Bir ülkenin en önemli ekonomik kalkınma göstergelerinden bir tanesi dünya ticaretinden aldığı pay, yaptığı ihracatın nitelik ve niceliğidir. Geride bıraktığımız iki yıl tüm dünya için salgın ve buna bağlı krizler nedeniyle çok zor bir süreç olmuştur. Küresel ticaret de bu olağanüstü durumlardan büyük oranda etkilenmiş, tedarik zincirleri eksenli derin dönüşümler yaşanmıştır. Lojistik sektöründe navlun bedelleri artmış, konteyner krizi patlak vermiş ve bunlara paralel olarak emtia fiyatlarında tarihî artışlar yaşanmıştır. Bu krizler bir yönüyle ülkemize belli avantajlar ve fırsat pencereleri de sunmuştur. Küresel ticarette değişen dengeler ve küresel tedarik zincirinin yeniden yapılanmasıyla olağanüstü fırsatlar yakalanmış ve küresel ticaretteki rolümüz artmaya başlamıştır. Bu minvalde, Türkiye imalat sektörünün ana ihracat pazarındaki faaliyet koşullarını ölçen İSO Türkiye İmalat Sektörü İhracat İklimi Endeksi, Türk imalat sektörü ihracatçılarının talep ikliminde belirgin iyileşmenin sürdüğünü ortaya koymaktadır.
BÜYÜMEDE İHRACATIN ETKİSİ
Özellikle, artan ihracatımızın olumlu etkisiyle ülkemiz, 2021 yılının ikinci çeyreğinde yüzde 21,7'lik bir büyüme oranını yakalamıştır. Bu büyüme oranına ihracatın katkısı 10,8 puan olmuştur. Türkiye'nin toplam dünya ihracatındaki payı yüzde 1'in üzerine çıkmıştır. Dünya üzerinde Türk ürünlerinin girmediği bir pazar neredeyse kalmamıştır. Türk şirketlerini dünyanın en ücra köşelerinde iş yaparken görmemiz mümkündür. Bu zor süreçte Türk ihracatçısı tarihî başarılara imza atmıştır. Geçtiğimiz eylül ayında, bir önceki yılın aynı ayına kıyasla yüzde 30'luk artış yakalayan ihracat, ilk defa bir ayda 20 milyar dolar ihracat eşiğini geçmiştir. Yine geçtiğimiz günlerde ilk defa günlük 1,5 milyar dolarlık ihracat yapılarak bir rekor kırılmıştır. 2019'da 180 milyar dolar olan ihracatımızın bu yıl sonunda 210 milyar doların üzerine çıkması beklenmektedir. Şimdiyse ihracatçımız 300 milyar doları hedeflemektedir.
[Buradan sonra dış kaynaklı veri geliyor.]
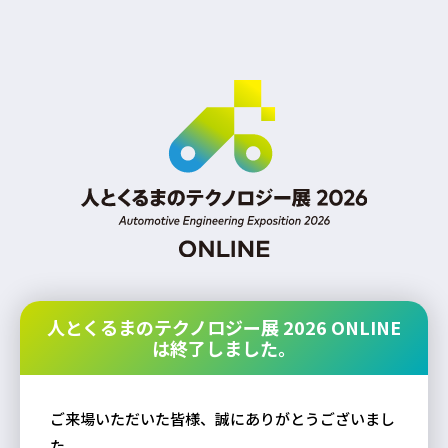
人とくるまのテクノロジー展 2026 ONLINE
は終了しました。
ご来場いただいた皆様、誠にありがとうございまし
た。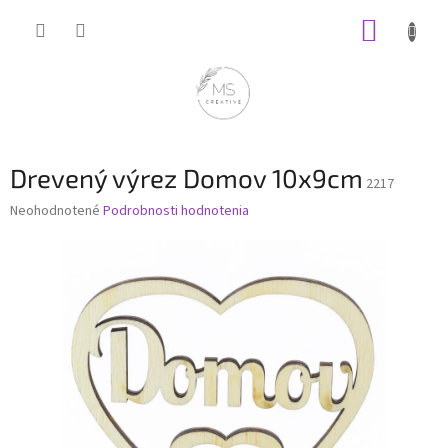
Prejsť
NÁKUP
na
obsah
KOŠÍK
Drevený výrez Domov 10x9cm
2217
Priemerné
Neohodnotené
Podrobnosti hodnotenia
hodnotenie
produktu
je
0,0
z
5
hviezdičiek.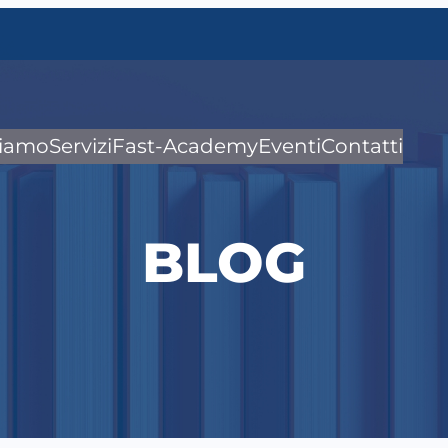
siamo
Servizi
Fast-Academy
Eventi
Contatti
BLOG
Bugün gelinen noktada ihracatçı sayımız 100 binlere ulaşmıştır. Hedef, en kısa sürede 150 bin ihracatçı sayısını yakalamak olmalıdır. Bunlar son derece önemli ve mutluluk verici gelişmelerdir. Ben şahsım adına, bu Gazi Meclis çatısı altında bulunan tüm milletvekillerimizin bu gururu yaşamalarını ümit ediyorum.
Aramızda gerek iktidar gerekse muhalefet koltuklarında oturan ve bu başarıya katkı sağlayan çok değerli ihracatçılar, sanayiciler var. Dolayısıyla, bu başarı hepimizin başarısıdır, Türkiye'nin başarısıdır.
DAHA BÜYÜK HEDEFLERE YÜREMELİYİZ
Elbette bu başarıları asla yeterli görmüyoruz, daha büyük hedeflere doğru emin adımlarla yürümek zorundayız. Zira, basit bir denklemle "Güçlü ihracat, güçlü ekonomi; güçlü ekonomi, güçlü bir ülke." demektir. Bir ülkenin siyasi bağımsızlığı kadar ekonomik bağımsızlığı da o ülkenin geleceği açısından büyük önem arz eder. Muazzam Türk askerî gücünün yanına ekonomik alanda bir Türk mucizesini de muhakkak eklemek zorundayız. Türkiye bulunduğu bölgede yeni yatırımlarıyla, yeni projeleriyle, yerli otomobiliyle, millî gemileriyle, savunma sanayisiyle yıldızlaşmıştır. Bu anlamda, ihracat yapan ülkeler, gelişmiş dünyada üstünlüğü elinde bulunduran, inisiyatif kullanan öncü ülkeler konumundadırlar. İhracat başarımız ülkemiz ekonomisinin yükselen gücünün de sembolüdür.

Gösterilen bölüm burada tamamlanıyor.